Maintenance of Epstein-Barr virus (EBV) oriP-based episomes requires EBV-encoded nuclear antigen-1 chromosome-binding domains, which can be replaced by high-mobility group-I or histone H1

Abstract: EBV-encoded nuclear antigen-1 (EBNA-1) binding to a cis-acting viral DNA element, oriP, enables plasmids to persist in dividing human cells as multicopy episomes that attach to chromosomes during mitosis. In investigating the significance of EBNA-1 binding to mitotic chromosomes, we identified the basic domains of EBNA-1 within amino acids 1-89 and 323-386 as critical for chromosome binding.
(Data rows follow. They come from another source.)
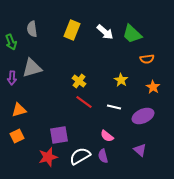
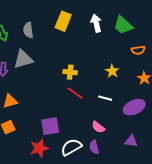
gray semicircle: (32, 29) -> (28, 30), moved
white arrow: (105, 32) -> (96, 23), turned -144
yellow cross: (79, 81) -> (70, 72), turned -32
purple triangle: (140, 150) -> (131, 141), turned -32

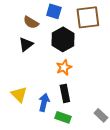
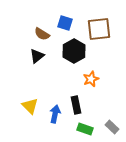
orange star: (64, 67) -> (91, 79), moved
green rectangle: (63, 117) -> (85, 129), moved

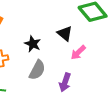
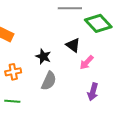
purple arrow: (65, 82) -> (93, 92), moved

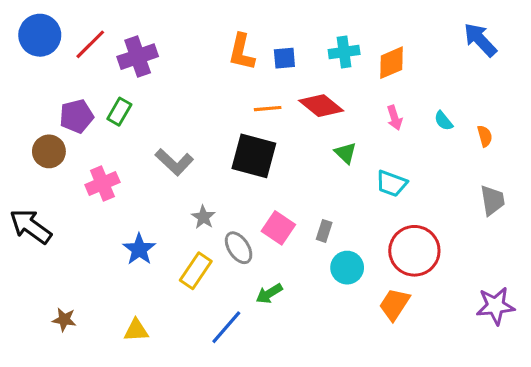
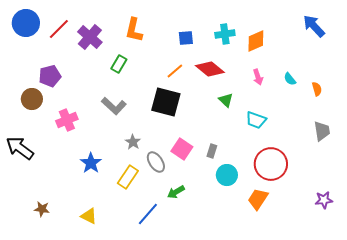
orange L-shape: (242, 52) -> (134, 30), moved
purple cross: (138, 57) -> (90, 37), turned -30
orange line: (268, 109) -> (175, 71), turned -36
green rectangle: (119, 112) -> (119, 64), moved
purple star: (495, 306) -> (324, 200), size x0.7
yellow triangle: (136, 330) -> (89, 216), turned 30

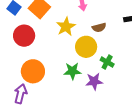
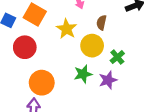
brown semicircle: (99, 27) -> (101, 23), turned 128
green cross: (107, 62) -> (117, 57), turned 32

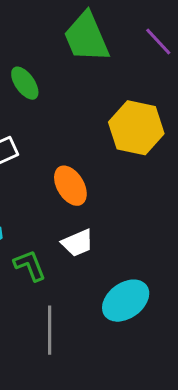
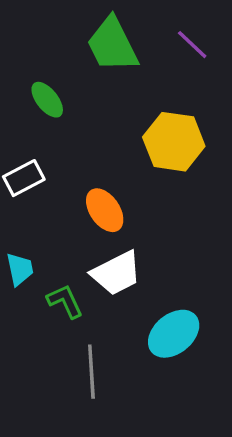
white trapezoid: (78, 243) -> (116, 273), size x1.4

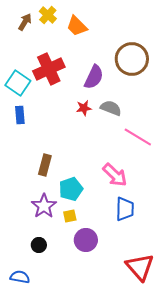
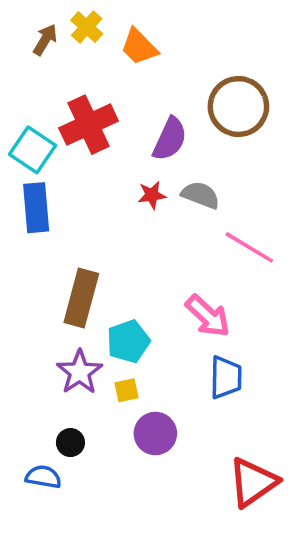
blue rectangle: (20, 115) -> (36, 208), size x1.5
brown rectangle: (45, 165) -> (81, 298), size x1.4
red triangle: (140, 267) -> (253, 482), turned 36
blue semicircle: (20, 277) -> (43, 477), moved

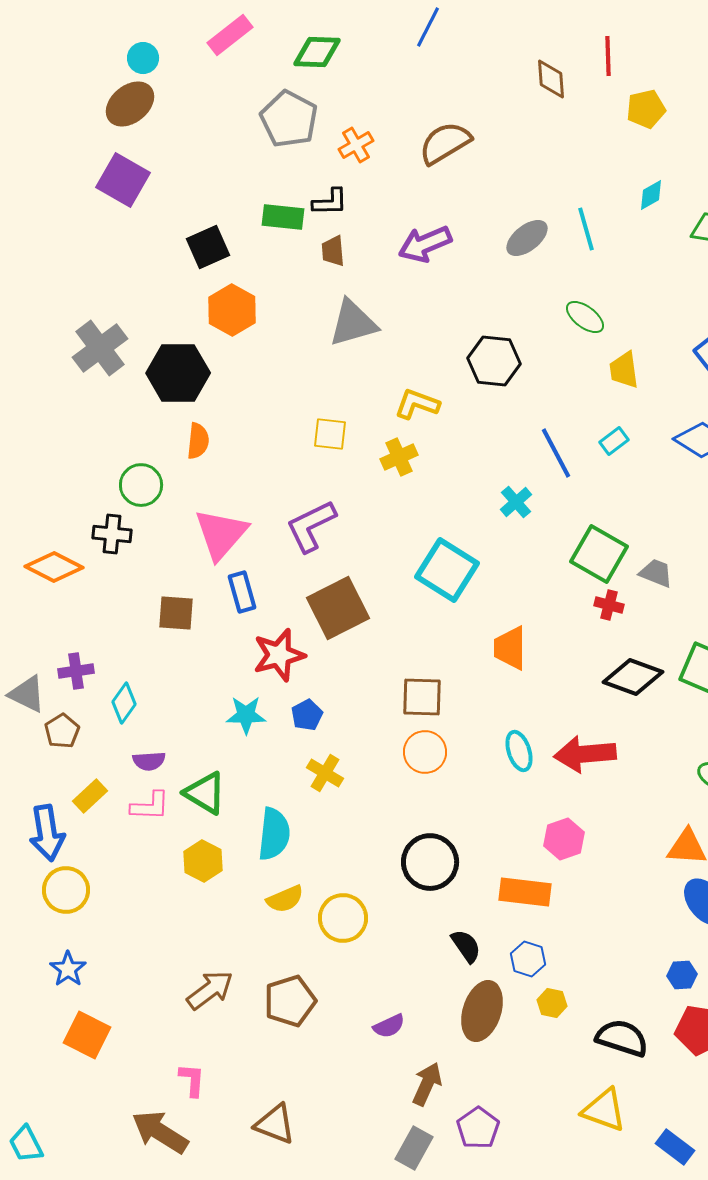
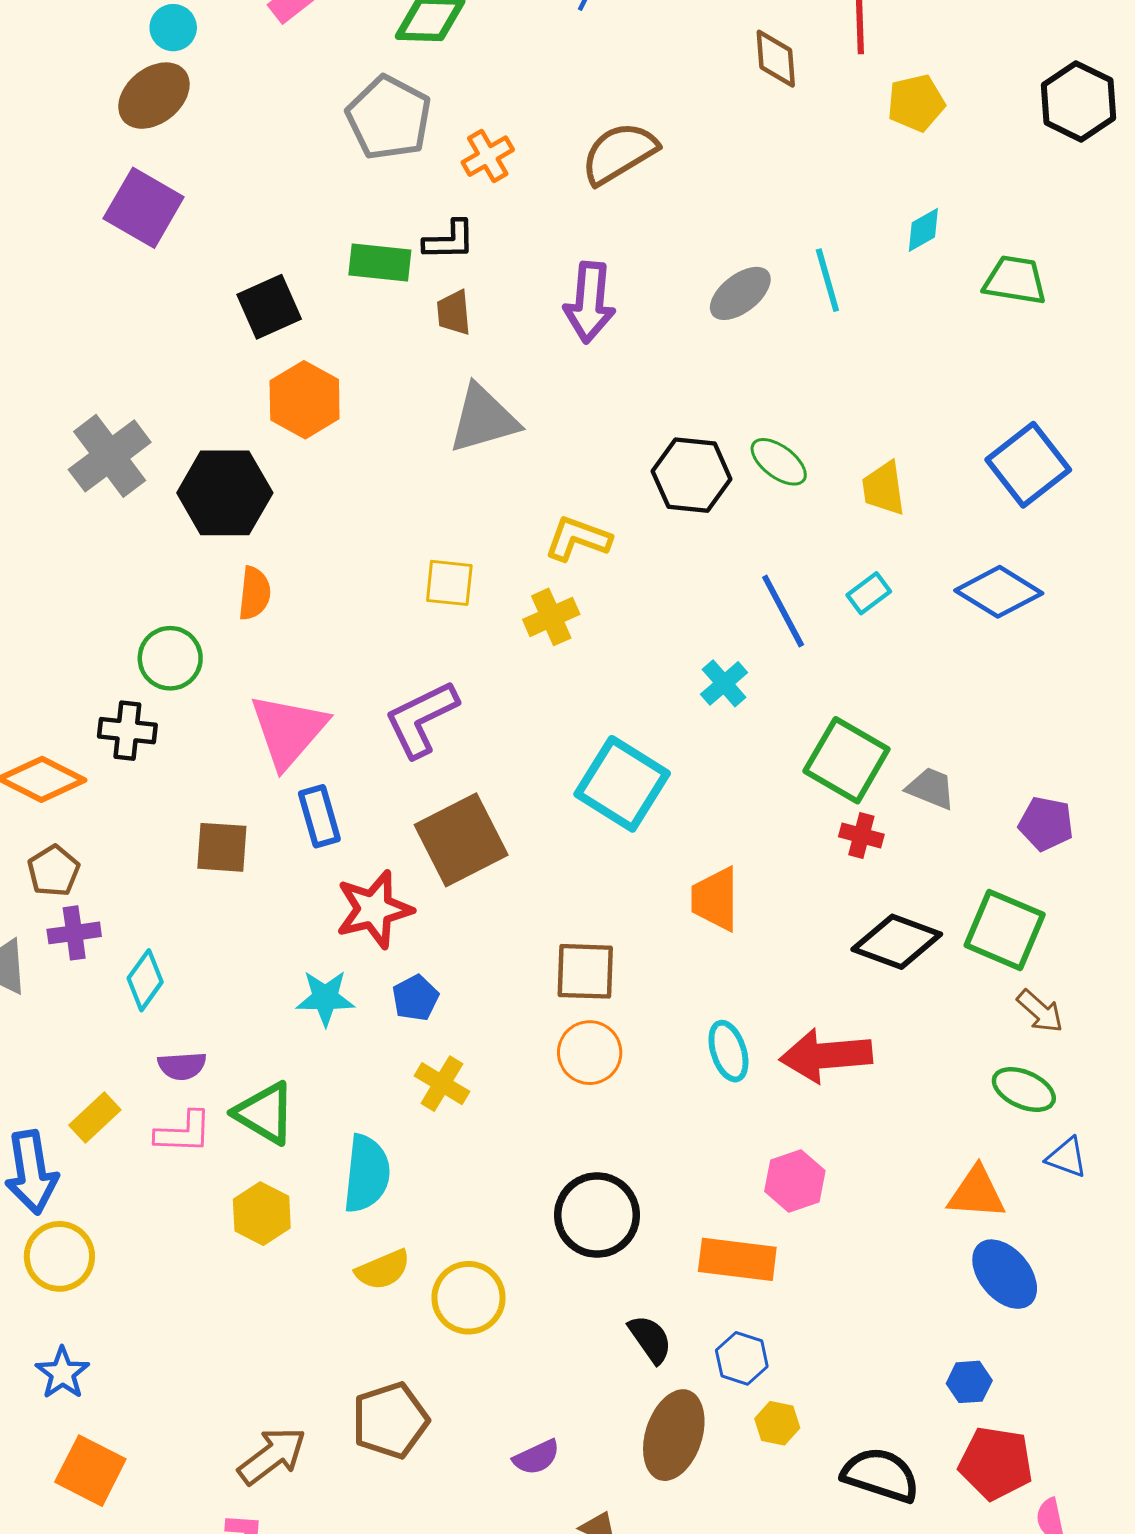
purple arrow: (425, 244) -> (590, 302), turned -62
green ellipse: (585, 317) -> (779, 462), moved
brown pentagon: (62, 731) -> (54, 871), moved
brown arrow: (210, 990) -> (272, 1456), moved

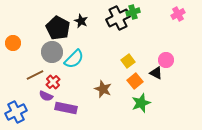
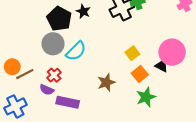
orange circle: (13, 43) -> (12, 67), moved
pink circle: (166, 60) -> (172, 52), size x1.6
brown line: (35, 75) -> (25, 74), moved
brown star: (103, 89) -> (106, 82), turned 30

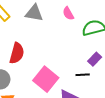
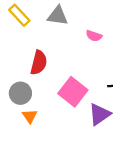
pink semicircle: (68, 13) -> (94, 36), moved, turned -40

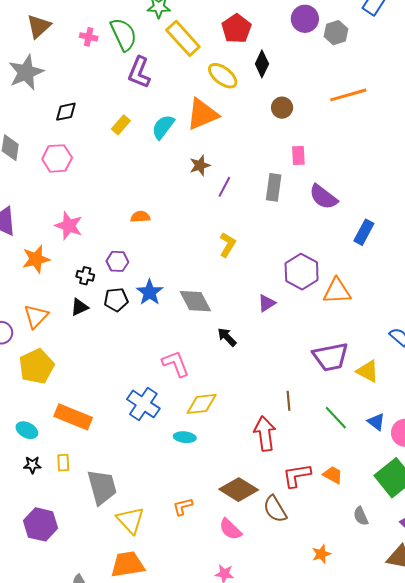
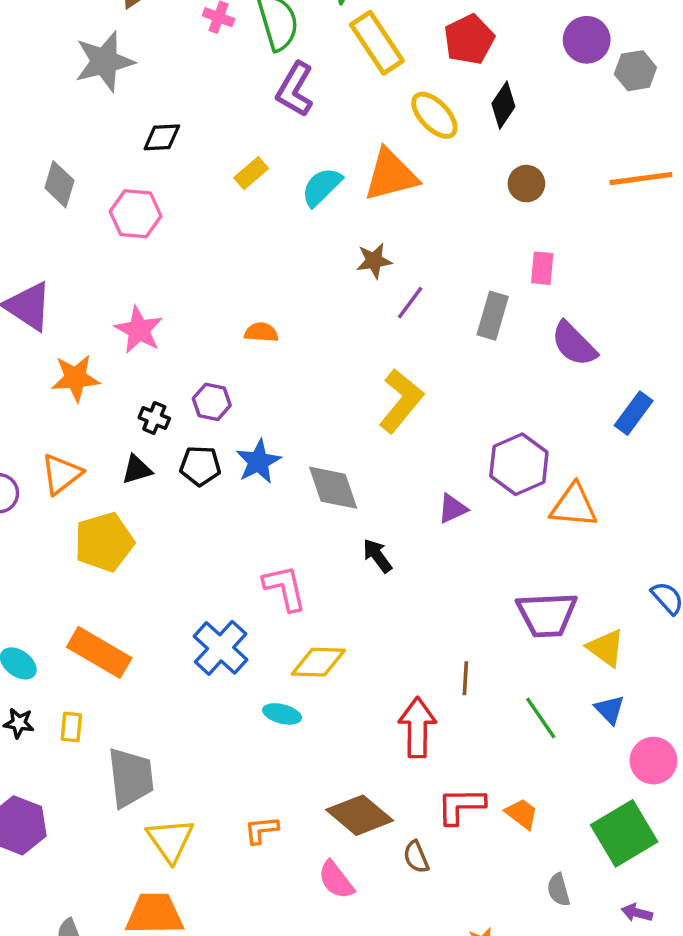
yellow L-shape: (227, 245) -> (401, 401), size x1.5
yellow pentagon: (36, 366) -> (104, 542), moved
blue triangle: (376, 422) -> (610, 710), moved
brown semicircle: (275, 509) -> (416, 857), size x0.7

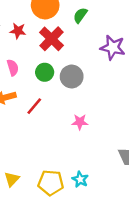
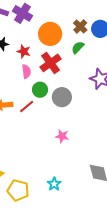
pink semicircle: (13, 68) -> (26, 71), moved
red line: (34, 106) -> (27, 106), moved
yellow pentagon: (51, 183) -> (18, 190), moved

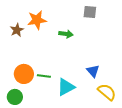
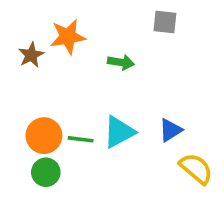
blue triangle: (93, 71) -> (170, 130), turned 40
cyan triangle: (66, 87) -> (119, 132), moved
green circle: (15, 97) -> (46, 172), moved

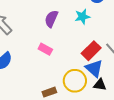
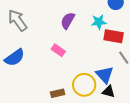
red rectangle: (91, 51) -> (114, 36), moved, turned 48

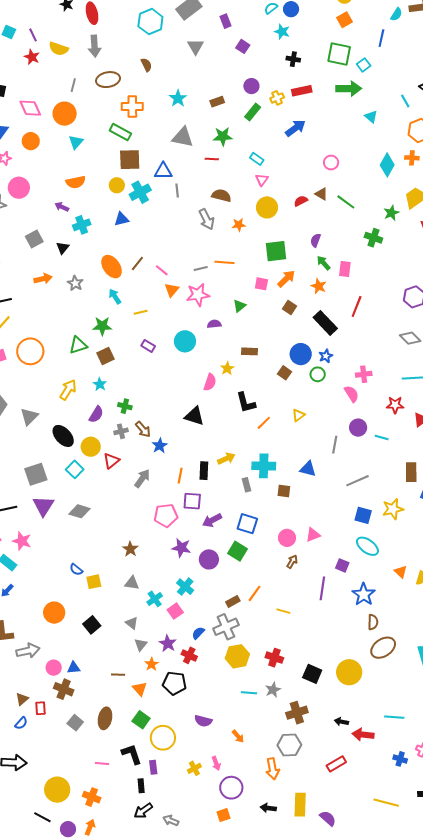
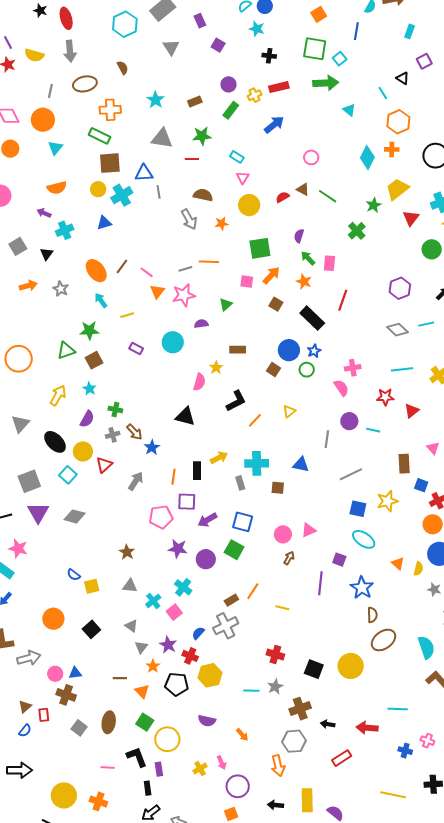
green cross: (373, 238) -> (357, 231), turned 30
black L-shape: (246, 403) -> (236, 401), turned -100
yellow hexagon: (237, 656) -> (210, 675), moved
black arrow: (341, 722) -> (328, 724), moved

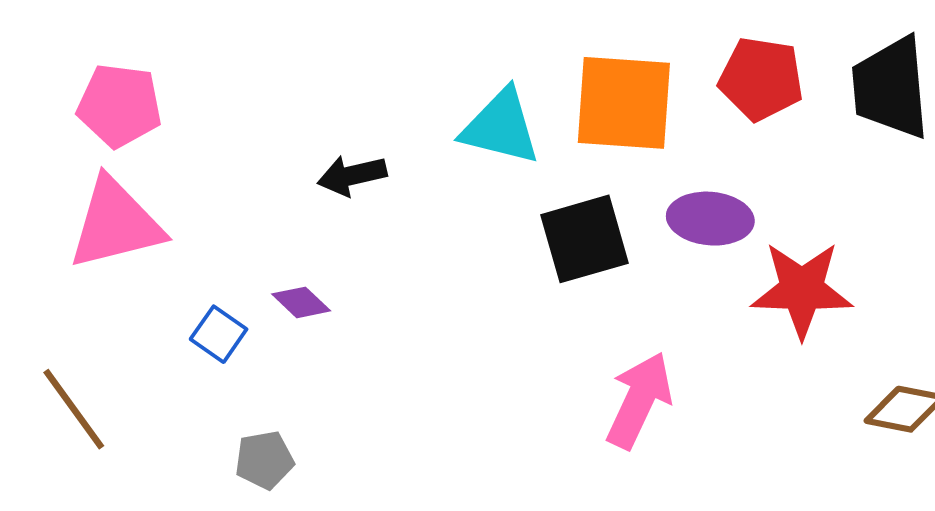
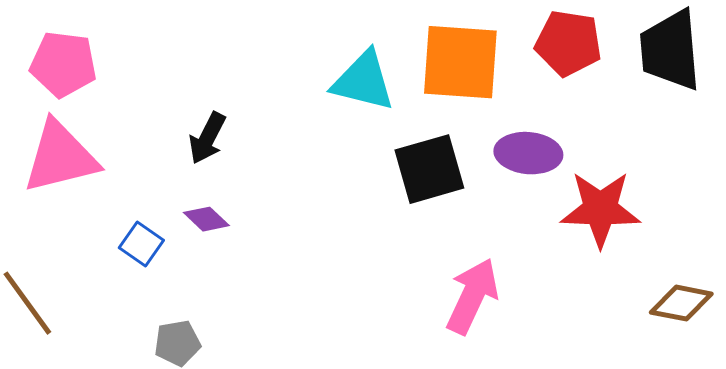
black arrow: (352, 175) -> (207, 138), moved, turned -50

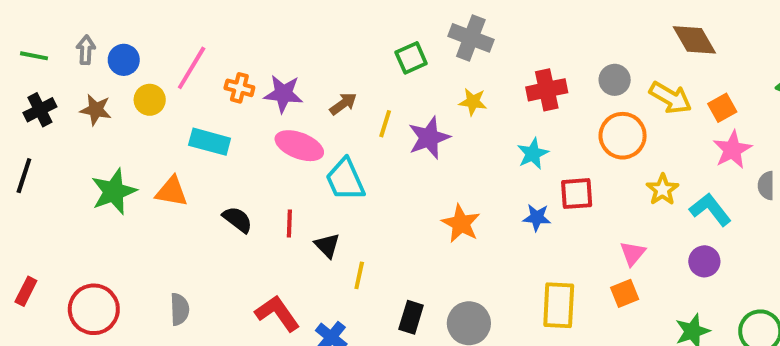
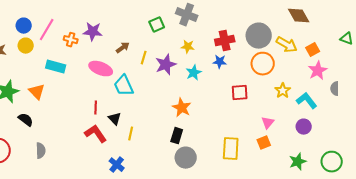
blue circle: (124, 60) -> (24, 26), moved
gray circle: (615, 80) -> (259, 36), size x1.6
purple star: (283, 94) -> (93, 32), moved
cyan star: (533, 154) -> (194, 73), moved
orange triangle: (172, 192) -> (37, 92), turned 36
blue star: (537, 217) -> (220, 62), moved
black semicircle: (237, 219) -> (26, 120), moved
red L-shape: (277, 313) -> (96, 134), moved
black rectangle: (411, 317) -> (177, 136), moved

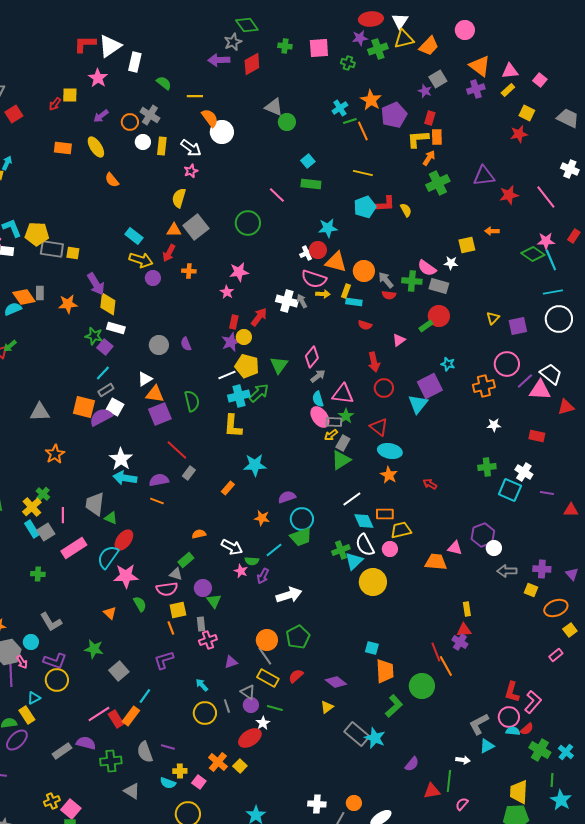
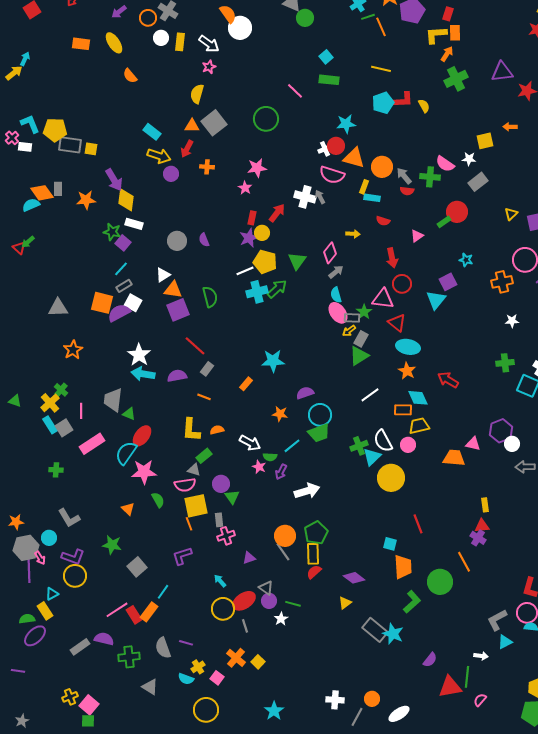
gray rectangle: (439, 286) -> (478, 182), moved, turned -54
yellow arrow: (323, 294) -> (353, 234), moved
purple square: (430, 386) -> (448, 282), size x0.7
pink triangle: (343, 394) -> (383, 299), moved
yellow L-shape: (233, 426) -> (191, 430), moved
red arrow: (430, 484) -> (448, 380), size x1.5
orange line: (157, 501) -> (204, 397), moved
cyan diamond: (364, 521) -> (418, 398), moved
yellow square: (178, 610) -> (196, 506), size x1.4
red line: (436, 652) -> (418, 524), moved
yellow rectangle: (268, 678) -> (313, 554), moved, turned 60
gray line: (227, 706) -> (245, 626), moved
red ellipse: (250, 738) -> (244, 601), moved
yellow cross: (180, 771) -> (198, 667), turned -32
red triangle: (432, 791) -> (450, 687), size x1.4

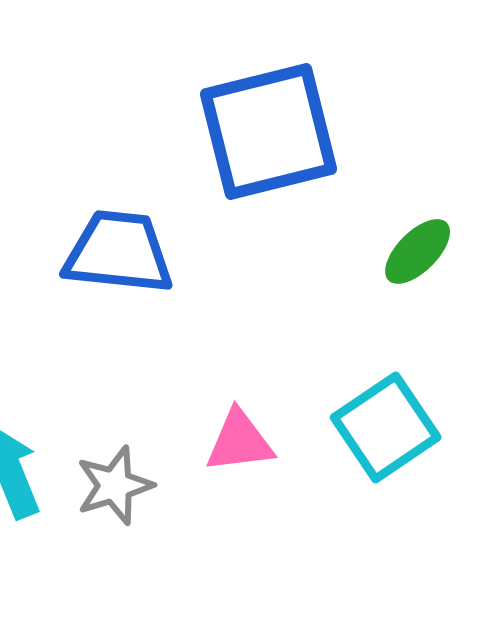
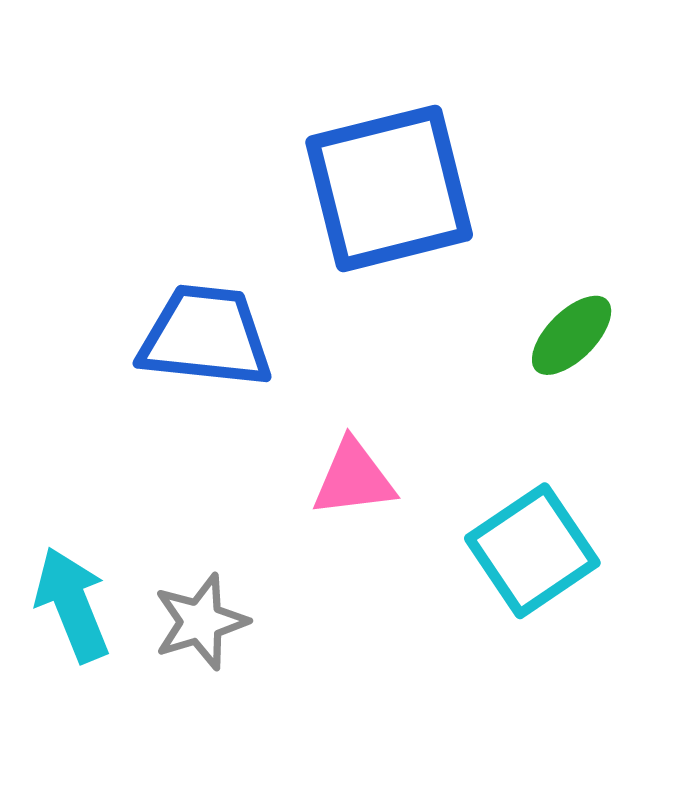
pink triangle: (240, 441) -> (354, 479), moved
In contrast, the EBNA-1 C terminus (amino acids 379-641), which includes the nuclear localization signal and DNA-binding domain, does not associate with mitotic chromosomes or retain oriP plasmid DNA in dividing cell nuclei, but does enable the accumulation of replicated oriP-containing plasmid DNA in transient replication assays. The importance of chromosome association in episome maintenance was evaluated by replacing EBNA-1 amino acids 1-378 with cell proteins that have similar chromosome binding characteristics. High-mobility group-I amino acids 1-90 or histone H1-2 could substitute for EBNA-1 amino acids 1-378 in mediating more efficient accumulation of replicated oriP plasmid, association with mitotic chromosomes, nuclear retention, and long-term episome persistence. These data strongly support the hypothesis that mitotic chromosome association is a critical factor for episome maintenance. The replacement of 60% of EBNA-1 with cell protein is a significant step toward eliminating the need for noncellular protein sequences in the maintenance of episomal DNA in human cells.